======== Exercise data
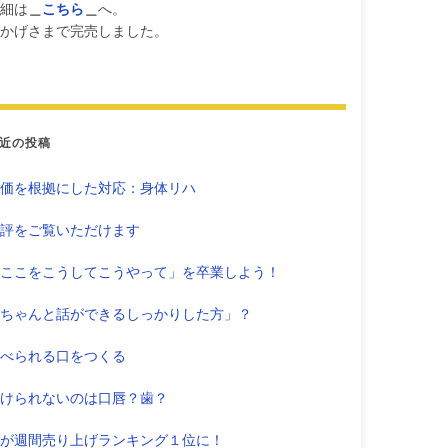
細は
＿
こちら
＿
へ。
かげさまで完売しました。
近の投稿
価を根拠にした対応：身体リハ
評をご覧いただけます
ここをこうしてこうやって」を卒業しよう！
ちゃんと話ができるしっかりした方」？
べられる口をつくる
けられないのは口唇？歯？
が週間売り上げランキング１位に！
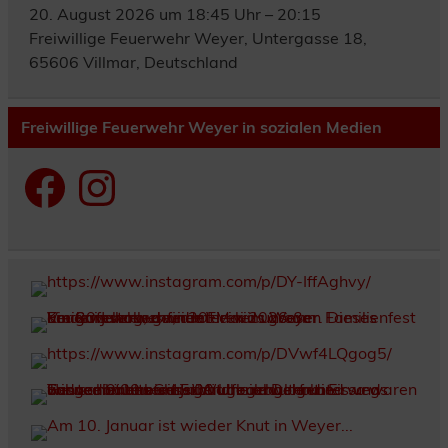
20. August 2026 um 18:45 Uhr – 20:15
Freiwillige Feuerwehr Weyer, Untergasse 18,
65606 Villmar, Deutschland
Freiwillige Feuerwehr Weyer in sozialen Medien
Facebook
Instagram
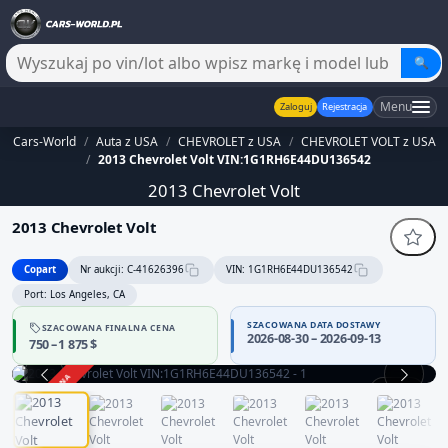
🔍
Menu
Zaloguj
Rejestracja
Cars-World
/
Auta z USA
/
CHEVROLET z USA
/
CHEVROLET VOLT z USA
/
2013 Chevrolet Volt VIN:1G1RH6E44DU136542
2013 Chevrolet Volt
2013 Chevrolet Volt
Copart
Nr aukcji: C-41626396
VIN: 1G1RH6E44DU136542
Port: Los Angeles, CA
SZACOWANA DATA DOSTAWY
SZACOWANA FINALNA CENA
2026-08-30 – 2026-09-13
750 – 1 875 $
ZAKOŃCZONA
1 / 12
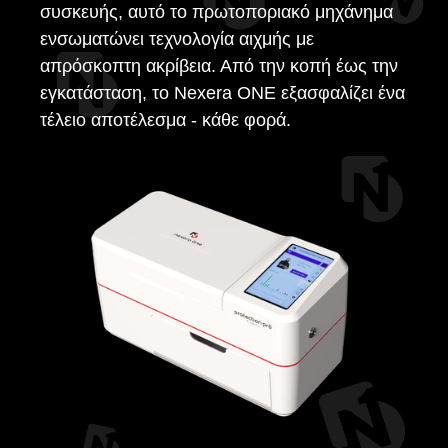
συσκευής, αυτό το πρωτοποριακό μηχάνημα
ενσωματώνει τεχνολογία αιχμής με
απρόσκοπτη ακρίβεια. Από την κοπή έως την
εγκατάσταση, το Nexera ONE εξασφαλίζει ένα
τέλειο αποτέλεσμα - κάθε φορά.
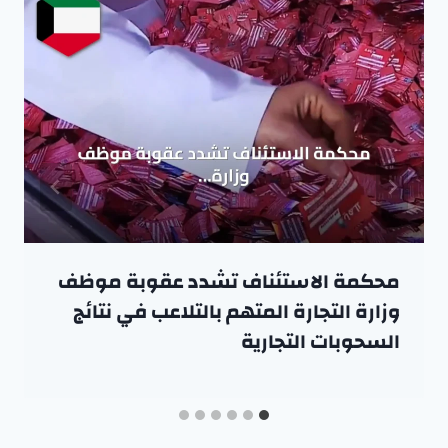
محكمة الاستئناف تشدد عقوبة موظف
وزارة التجارة المتهم بالتلاعب في نتائج
السحوبات التجارية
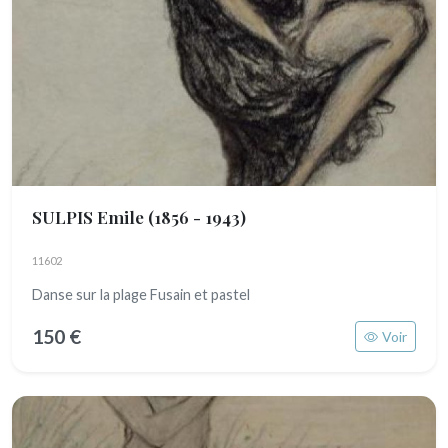
SULPIS Emile
(1856 - 1943)
11602
Danse sur la plage Fusain et pastel
150 €
Voir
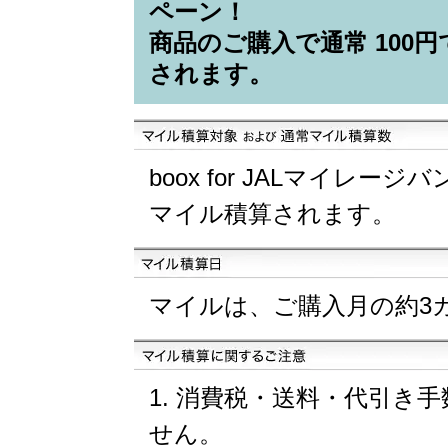
ペーン！
商品のご購入で通常 100
されます。
boox for JALマイレ
マイル積算されます。
マイルは、ご購入月の約3
消費税・送料・代引き手
せん。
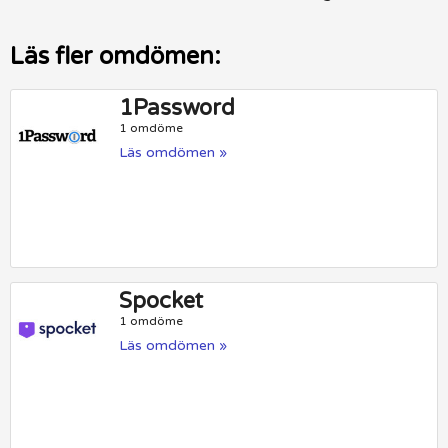
Läs fler omdömen:
1Password
1 omdöme
Läs omdömen »
Spocket
1 omdöme
Läs omdömen »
================
§ Assignment
Check the entries above for the word "Freiwillige" and copy every line where it turns up.

§ Result
Freiwillige Feuerwehr Weyer, Untergasse 18,
Freiwillige Feuerwehr Weyer in sozialen Medien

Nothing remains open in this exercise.